The word for today is…
irony (noun) –
1a : the use of words to express something other than and especially the opposite of the literal meaning
b : a usually humorous or sardonic literary style or form characterized by irony
c : an ironic expression or utterance
2a (1) : incongruity between the actual result of a sequence of events and the normal or expected result
(2) : an event or result marked by such incongruity
b : incongruity between a situation developed in a drama and the accompanying words or actions that is understood by the audience but not by the characters in the play — called also dramatic irony
3 : a pretense of ignorance and of willingness to learn from another assumed in order to make the other’s false conceptions conspicuous by adroit questioning— called also Socratic irony
Source : Merriam -Webster
What is irony : Considerable thought is given to what events constitute “true” irony, and the dictionary is often called upon to supply an answer. Here are the facts about how the word irony is used.
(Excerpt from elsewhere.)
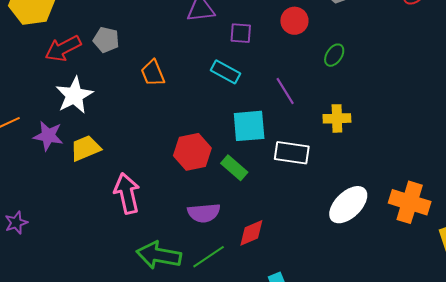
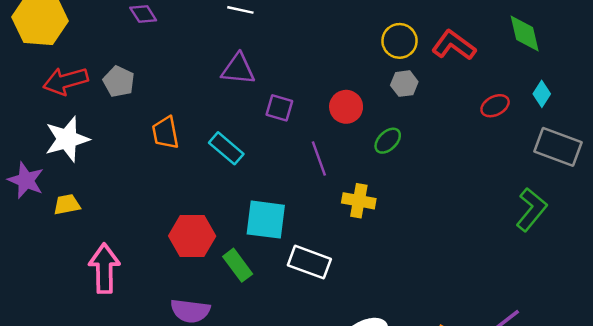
green ellipse: (334, 55) -> (388, 141), moved
cyan rectangle: (226, 72) -> (226, 148), moved
purple line: (285, 91) -> (319, 159), moved
yellow cross: (337, 118) -> (359, 201), moved
yellow trapezoid: (86, 148) -> (67, 204), size x0.7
Irony has two formal uses that are not as common in general prose as its more casual uses. One refers to Socratic irony—a method of revealing an opponent’s ignorance by pretending to be ignorant yourself and asking probing questions. The other refers to dramatic irony or tragic irony—an incongruity between the situation in a drama and the words used by the characters that only the audience can see. Socratic irony is a tool used in debating; dramatic irony is what happens when the audience realizes that Romeo and Juliet’s plans will go awry.
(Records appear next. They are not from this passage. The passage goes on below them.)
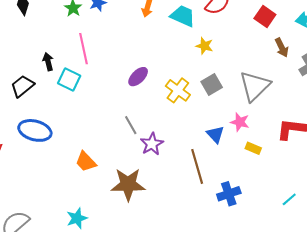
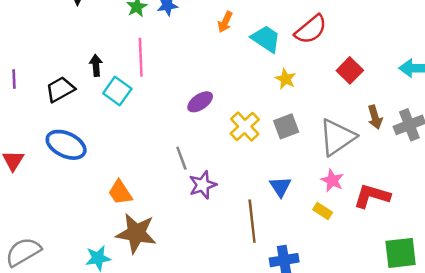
red square: (265, 16) -> (350, 70), moved
brown arrow: (282, 48) -> (375, 117), moved
pink star: (240, 122) -> (332, 180), moved
brown star: (128, 184) -> (136, 233), moved

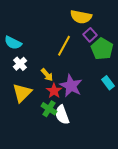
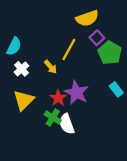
yellow semicircle: (81, 17) -> (87, 18), turned -30
cyan semicircle: (13, 43) -> (14, 46), turned -90
yellow arrow: (47, 75) -> (51, 67), moved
The third, and debated, use of irony regards what’s called situational irony. Situational irony involves a striking reversal of what is expected or intended: a person sidesteps a pothole to avoid injury and in doing so steps into another pothole and injures themselves. Critics claim the words irony and ironic as they are used in cases lacking a striking reversal, such as “Isn’t it ironic that you called just as I was planning to call you?,” are more properly called coincidence.
The historical record shows that irony and ironic have been used imprecisely for almost 100 years at least, and often to refer to coincidence. This 1939 quote from F. Scott Fitzgerald is typical: “It is an ironic thought that the last picture job I took—against my better judgment—yielded me five thousand dollars five hundred and cost over four thousand in medical attention.” Is this true situational irony? It’s debatable.
The word irony has come to be applied to events that are merely curious or coincidental, and while some feel this is an incorrect use of the word, it is merely a new one.